◆ Problem ◆
Excluding images, repeat the data exactly as given.

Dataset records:
———

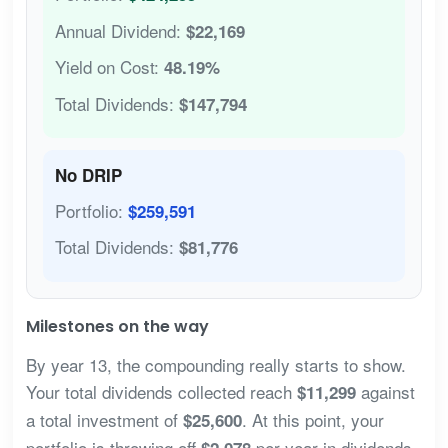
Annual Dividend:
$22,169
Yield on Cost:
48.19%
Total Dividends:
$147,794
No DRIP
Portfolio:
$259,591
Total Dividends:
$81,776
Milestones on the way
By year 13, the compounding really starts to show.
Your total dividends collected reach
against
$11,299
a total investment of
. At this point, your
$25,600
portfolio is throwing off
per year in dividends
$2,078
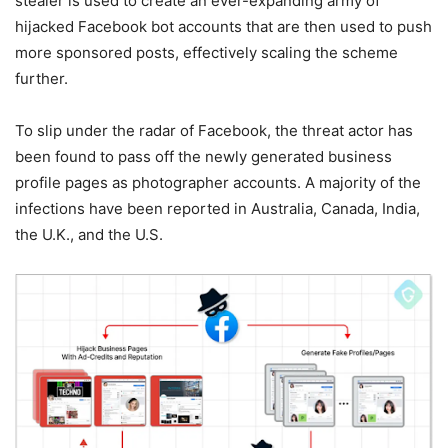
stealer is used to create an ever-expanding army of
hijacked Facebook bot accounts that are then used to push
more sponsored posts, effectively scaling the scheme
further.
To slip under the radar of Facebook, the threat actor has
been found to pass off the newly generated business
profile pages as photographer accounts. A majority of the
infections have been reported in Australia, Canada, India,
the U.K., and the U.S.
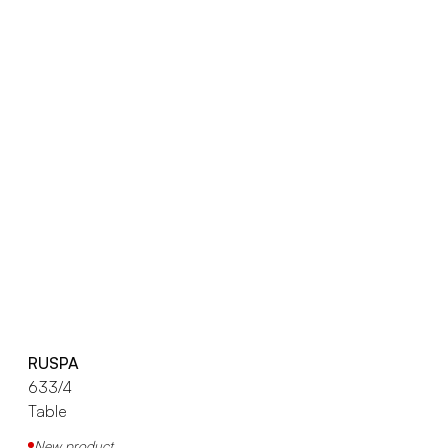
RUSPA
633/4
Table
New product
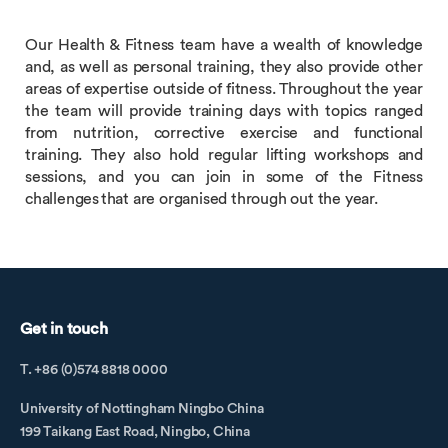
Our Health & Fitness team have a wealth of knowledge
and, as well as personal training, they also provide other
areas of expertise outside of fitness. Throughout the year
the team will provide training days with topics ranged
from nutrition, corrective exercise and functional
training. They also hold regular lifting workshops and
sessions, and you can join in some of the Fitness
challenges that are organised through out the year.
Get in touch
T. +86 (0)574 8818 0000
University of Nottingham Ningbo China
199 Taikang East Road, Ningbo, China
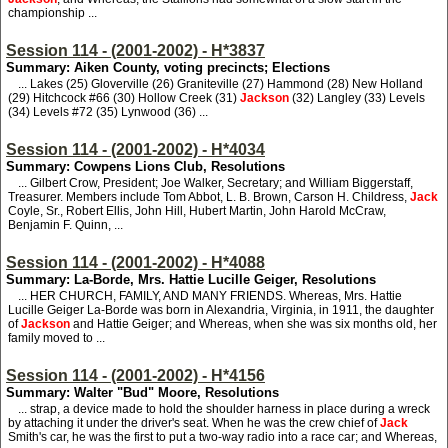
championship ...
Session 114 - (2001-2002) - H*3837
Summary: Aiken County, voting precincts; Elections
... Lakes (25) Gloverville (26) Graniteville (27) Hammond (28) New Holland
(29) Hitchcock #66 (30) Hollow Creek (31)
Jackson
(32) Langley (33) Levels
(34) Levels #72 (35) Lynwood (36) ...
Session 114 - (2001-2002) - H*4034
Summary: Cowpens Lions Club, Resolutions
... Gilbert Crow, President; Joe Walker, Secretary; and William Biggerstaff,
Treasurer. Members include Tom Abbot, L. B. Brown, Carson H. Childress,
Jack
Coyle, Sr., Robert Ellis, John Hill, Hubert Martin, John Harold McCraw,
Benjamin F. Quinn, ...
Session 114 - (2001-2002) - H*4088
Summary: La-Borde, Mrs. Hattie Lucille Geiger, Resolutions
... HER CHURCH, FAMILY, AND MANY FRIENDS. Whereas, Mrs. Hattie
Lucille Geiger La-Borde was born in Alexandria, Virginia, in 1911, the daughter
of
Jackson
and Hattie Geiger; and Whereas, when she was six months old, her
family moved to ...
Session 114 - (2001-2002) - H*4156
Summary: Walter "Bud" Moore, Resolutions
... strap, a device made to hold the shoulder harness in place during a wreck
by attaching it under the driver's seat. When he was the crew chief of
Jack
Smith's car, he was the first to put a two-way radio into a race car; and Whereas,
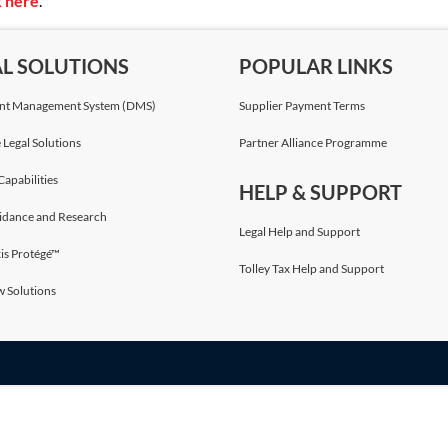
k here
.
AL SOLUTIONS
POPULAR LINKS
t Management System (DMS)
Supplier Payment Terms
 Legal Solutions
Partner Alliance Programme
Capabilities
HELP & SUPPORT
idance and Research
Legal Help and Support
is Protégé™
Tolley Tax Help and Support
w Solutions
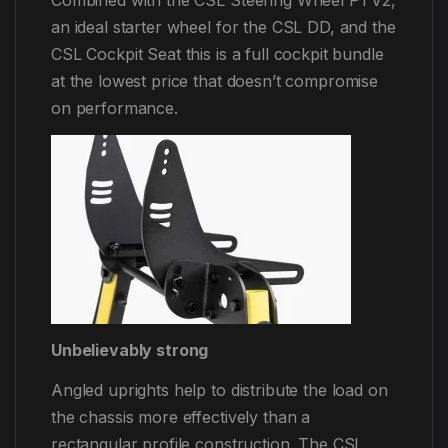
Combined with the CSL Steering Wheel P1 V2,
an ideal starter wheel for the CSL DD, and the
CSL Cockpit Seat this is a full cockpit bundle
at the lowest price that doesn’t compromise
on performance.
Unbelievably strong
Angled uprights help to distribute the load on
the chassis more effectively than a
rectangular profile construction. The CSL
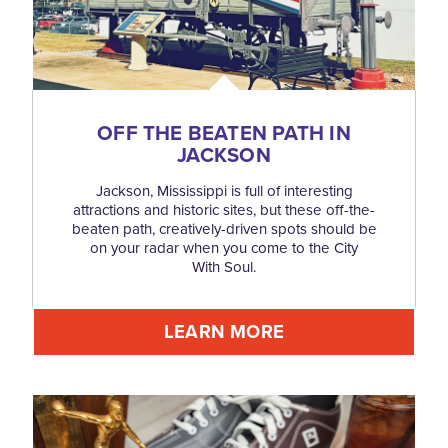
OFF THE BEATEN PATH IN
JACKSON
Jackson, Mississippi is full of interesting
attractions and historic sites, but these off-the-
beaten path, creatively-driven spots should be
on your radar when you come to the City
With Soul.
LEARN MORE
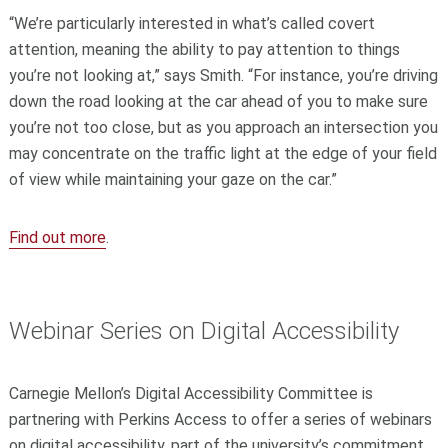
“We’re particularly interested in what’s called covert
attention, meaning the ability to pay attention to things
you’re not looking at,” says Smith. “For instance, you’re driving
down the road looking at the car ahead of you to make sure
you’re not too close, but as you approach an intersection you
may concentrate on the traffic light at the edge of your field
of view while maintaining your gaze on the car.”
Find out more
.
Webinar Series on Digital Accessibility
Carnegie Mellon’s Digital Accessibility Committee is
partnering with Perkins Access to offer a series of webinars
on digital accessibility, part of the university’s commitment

———

◆ Answer for this exercise ◆
Annual Dividend:
$22,169
Yield on Cost:
48.19%
Total Dividends:
$147,794
No DRIP
Portfolio:
$259,591
Total Dividends:
$81,776
Milestones on the way
By year 13, the compounding really starts to show.
Your total dividends collected reach
against
$11,299
a total investment of
. At this point, your
$25,600
portfolio is throwing off
per year in dividends
$2,078
stealer is used to create an ever-expanding army of
hijacked Facebook bot accounts that are then used to push
more sponsored posts, effectively scaling the scheme
further.
To slip under the radar of Facebook, the threat actor has
been found to pass off the newly generated business
profile pages as photographer accounts. A majority of the
infections have been reported in Australia, Canada, India,
the U.K., and the U.S.
RUSPA
633/4
Table
New product
Our Health & Fitness team have a wealth of knowledge
and, as well as personal training, they also provide other
areas of expertise outside of fitness. Throughout the year
the team will provide training days with topics ranged
from nutrition, corrective exercise and functional
training. They also hold regular lifting workshops and
sessions, and you can join in some of the Fitness
challenges that are organised through out the year.
Get in touch
T. +86 (0)574 8818 0000
University of Nottingham Ningbo China
199 Taikang East Road, Ningbo, China
championship ...
Session 114 - (2001-2002) - H*3837
Summary: Aiken County, voting precincts; Elections
... Lakes (25) Gloverville (26) Graniteville (27) Hammond (28) New Holland
(29) Hitchcock #66 (30) Hollow Creek (31)
Jackson
(32) Langley (33) Levels
(34) Levels #72 (35) Lynwood (36) ...
Session 114 - (2001-2002) - H*4034
Summary: Cowpens Lions Club, Resolutions
... Gilbert Crow, President; Joe Walker, Secretary; and William Biggerstaff,
Treasurer. Members include Tom Abbot, L. B. Brown, Carson H. Childress,
Jack
Coyle, Sr., Robert Ellis, John Hill, Hubert Martin, John Harold McCraw,
Benjamin F. Quinn, ...
Session 114 - (2001-2002) - H*4088
Summary: La-Borde, Mrs. Hattie Lucille Geiger, Resolutions
... HER CHURCH, FAMILY, AND MANY FRIENDS. Whereas, Mrs. Hattie
Lucille Geiger La-Borde was born in Alexandria, Virginia, in 1911, the daughter
of
Jackson
and Hattie Geiger; and Whereas, when she was six months old, her
family moved to ...
Session 114 - (2001-2002) - H*4156
Summary: Walter "Bud" Moore, Resolutions
... strap, a device made to hold the shoulder harness in place during a wreck
by attaching it under the driver's seat. When he was the crew chief of
Jack
Smith's car, he was the first to put a two-way radio into a race car; and Whereas,
k here
.
AL SOLUTIONS
POPULAR LINKS
t Management System (DMS)
Supplier Payment Terms
 Legal Solutions
Partner Alliance Programme
Capabilities
HELP & SUPPORT
idance and Research
Legal Help and Support
is Protégé™
Tolley Tax Help and Support
w Solutions
Combined with the CSL Steering Wheel P1 V2,
an ideal starter wheel for the CSL DD, and the
CSL Cockpit Seat this is a full cockpit bundle
at the lowest price that doesn’t compromise
on performance.
Unbelievably strong
Angled uprights help to distribute the load on
the chassis more effectively than a
rectangular profile construction. The CSL
OFF THE BEATEN PATH IN
JACKSON
Jackson, Mississippi is full of interesting
attractions and historic sites, but these off-the-
beaten path, creatively-driven spots should be
on your radar when you come to the City
With Soul.
LEARN MORE
“We’re particularly interested in what’s called covert
attention, meaning the ability to pay attention to things
you’re not looking at,” says Smith. “For instance, you’re driving
down the road looking at the car ahead of you to make sure
you’re not too close, but as you approach an intersection you
may concentrate on the traffic light at the edge of your field
of view while maintaining your gaze on the car.”
Find out more
.
Webinar Series on Digital Accessibility
Carnegie Mellon’s Digital Accessibility Committee is
partnering with Perkins Access to offer a series of webinars
on digital accessibility, part of the university’s commitment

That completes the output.